Chapter 11
Darcy had long believed that certainty, once reached, ought to bring peace. It was a conviction grounded in habit and reinforced by experience. Decisions, once made, relieved him of the burden of indecision. Conclusions, once drawn, allowed him to proceed without hesitation or regret.
To his dismay, he had discovered that the veracity of this belief did not extend to matters of the heart.
The club was quieter than usual, the late morning hour discouraging all but the most habitual of its members.
The fire burned low, its warmth subdued, and the muted sounds of the street beyond the windows seemed distant, almost unreal.
Darcy sat opposite Bingley at a small table near the window, his posture composed, his expression attentive.
To any casual observer, he would have appeared entirely at ease.
Bingley, for his part, was in excellent spirits.
He spoke with easy animation of Jane Bennet, of the pleasure he found in her company, of the growing assurance that her gentleness was not weakness but steadiness of feeling.
There was no attempt at concealment in his manner.
His happiness was evident and unforced, and Darcy listened with a mixture of genuine satisfaction and quiet contrition.
“I begin to think that I was a great fool to doubt her regard,” Bingley said with a cheerful laugh.
Darcy smiled faintly. “You were cautious, not foolish.
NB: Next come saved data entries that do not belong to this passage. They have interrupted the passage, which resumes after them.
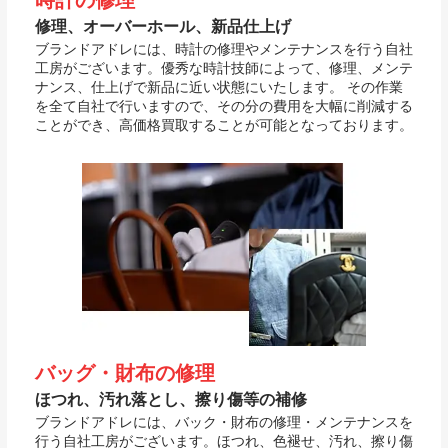
修理、オーバーホール、新品仕上げ
ブランドアドレには、時計の修理やメンテナンスを行う自社
工房がございます。優秀な時計技師によって、修理、メンテ
ナンス、仕上げで新品に近い状態にいたします。 その作業
を全て自社で行いますので、その分の費用を大幅に削減する
ことができ、高価格買取することが可能となっております。
バッグ・財布の修理
ほつれ、汚れ落とし、擦り傷等の補修
ブランドアドレには、バック・財布の修理・メンテナンスを
行う自社工房がございます。ほつれ、色褪せ、汚れ、擦り傷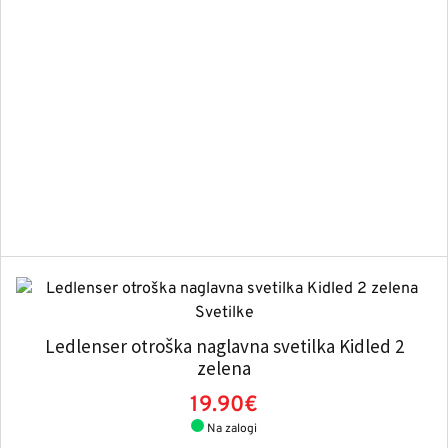
Ledlenser otroška naglavna svetilka Kidled 2
zelena
19.90€
Na zalogi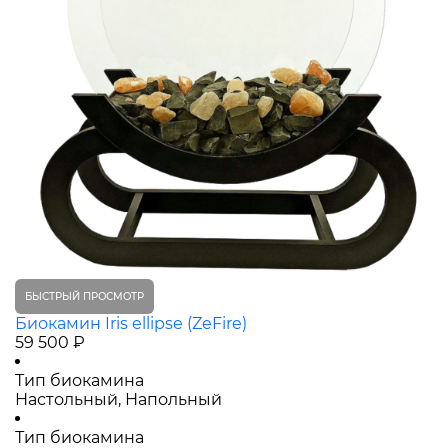
БЫСТРЫЙ ПРОСМОТР
Биокамин Iris ellipse (ZeFire)
59 500 ₽
Тип биокамина
Настольный, Напольный
Тип биокамина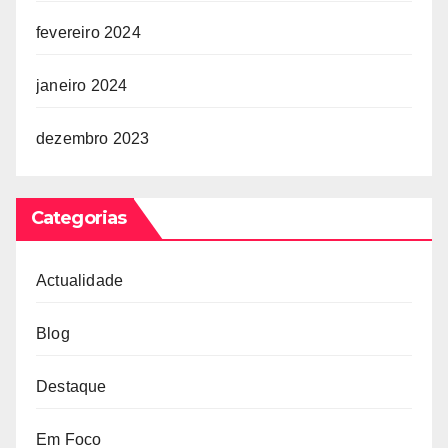
fevereiro 2024
janeiro 2024
dezembro 2023
Categorias
Actualidade
Blog
Destaque
Em Foco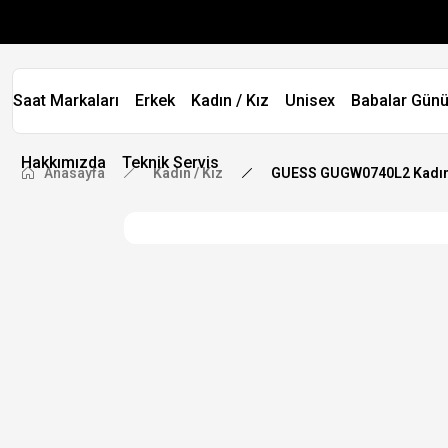
Saat Markaları
Erkek
Kadın / Kız
Unisex
Babalar Günü
Hakkımızda
Teknik Servis
Anasayfa
Kadın / Kız
GUESS GUGW0740L2 Kadın 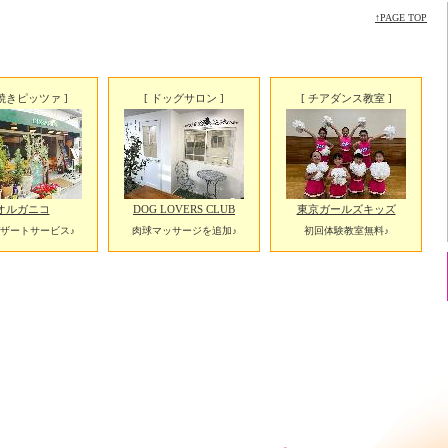
↑PAGE TOP
釜焼きピッツァ ]
[ ドッグサロン ]
[ チアダンス教室 ]
オルガニコ
DOG LOVERS CLUB
東京ガールズキッズ
ザートサービス♪
肉球マッサージを追加♪
初回体験教室無料♪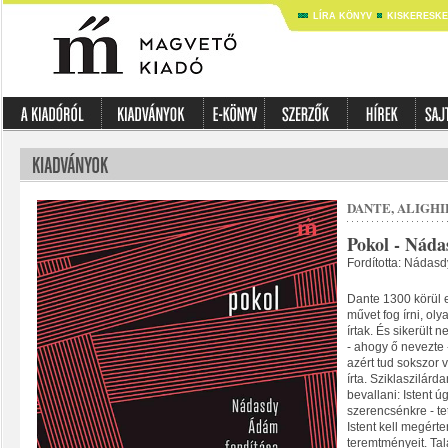
LÍRA KÖNYV
KISKERESK
DANTE, ALIGHI
Pokol - Náda
Fordította: Nádas
Dante 1300 körül e
művet fog írni, ol
írtak. És sikerült 
- ahogy ő nevezte 
azért tud sokszor 
írta. Sziklaszilárd
bevallani: Istent ú
szerencsénkre - te
Istent kell megért
teremtményeit. Tal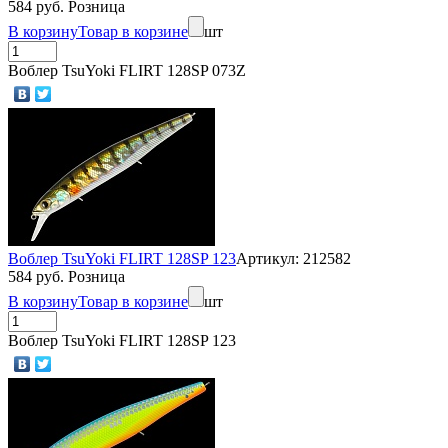
584 руб. Розница
В корзину
Товар в корзине
шт
Воблер TsuYoki FLIRT 128SP 073Z
Воблер TsuYoki FLIRT 128SP 123
Артикул: 212582
584 руб. Розница
В корзину
Товар в корзине
шт
Воблер TsuYoki FLIRT 128SP 123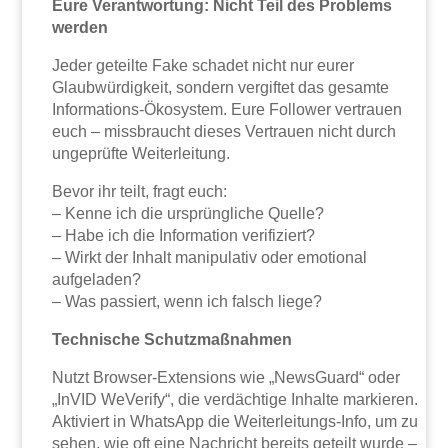
Eure Verantwortung: Nicht Teil des Problems
werden
Jeder geteilte Fake schadet nicht nur eurer
Glaubwürdigkeit, sondern vergiftet das gesamte
Informations-Ökosystem. Eure Follower vertrauen
euch – missbraucht dieses Vertrauen nicht durch
ungeprüfte Weiterleitung.
Bevor ihr teilt, fragt euch:
– Kenne ich die ursprüngliche Quelle?
– Habe ich die Information verifiziert?
– Wirkt der Inhalt manipulativ oder emotional
aufgeladen?
– Was passiert, wenn ich falsch liege?
Technische Schutzmaßnahmen
Nutzt Browser-Extensions wie „NewsGuard“ oder
„InVID WeVerify“, die verdächtige Inhalte markieren.
Aktiviert in WhatsApp die Weiterleitungs-Info, um zu
sehen, wie oft eine Nachricht bereits geteilt wurde –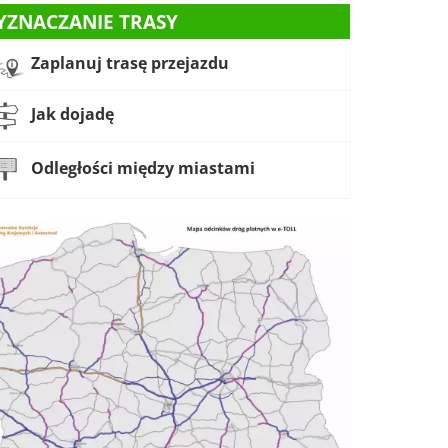
YZNACZANIE TRASY
Zaplanuj trasę przejazdu
Jak dojadę
Odległości między miastami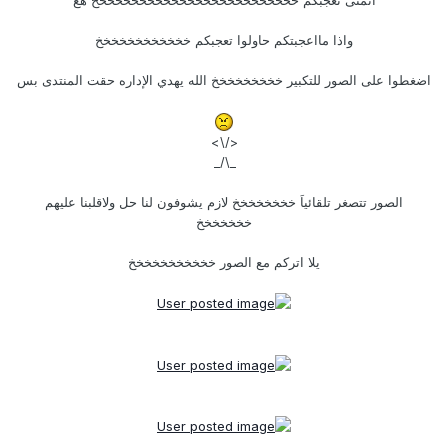
اتمنى تعجبكم خخخخخخخخخخخخخخخخخخخخخخخخخخ هع
واذا مااعجبتكم حاولوا تعجبكم خخخخخخخخخخخخ
اضغطوا على الصور للتكبير خخخخخخخخخ الله يهدي الإداره حقت المنتدى بس
</\>
_\/_
الصور تتصغر تلقائياَ خخخخخخخخ لازم يشوفون لنا حل ولاقلبنا عليهم
خخخخخخخ
يلا اتركم مع الصور خخخخخخخخخخخ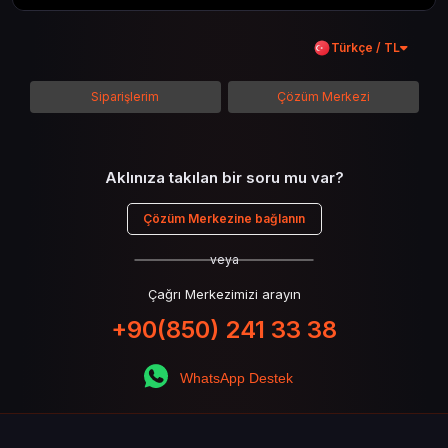
kadar her şeyi kapsamaya çalışacaktır. Tüm
içeriği boyunca Call of Duty evreninin
Türkçe / TL
detaylarına inilecek ve steam hediye kartı
kullanımının avantajlarından da bahsedilecektir.
Siparişlerim
Çözüm Merkezi
Aklınıza takılan bir soru mu var?
Çözüm Merkezine bağlanın
veya
Çağrı Merkezimizi arayın
+90(850) 241 33 38
WhatsApp Destek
There is a difference.”
Bingley waved the distinction aside. “If there is, I am glad to have passed through it quickly. At last, everything seems to be turning out as it should.”
The words lingered with Darcy longer than Bingley could have intended.
“I am glad of it,” Darcy said after a moment. “Truly.”
Bingley studied him with a look of mild surprise. “You sound almost relieved.”
“I am,” Darcy replied without hesitation. “You deserve happiness, and I am glad not to stand in its way.”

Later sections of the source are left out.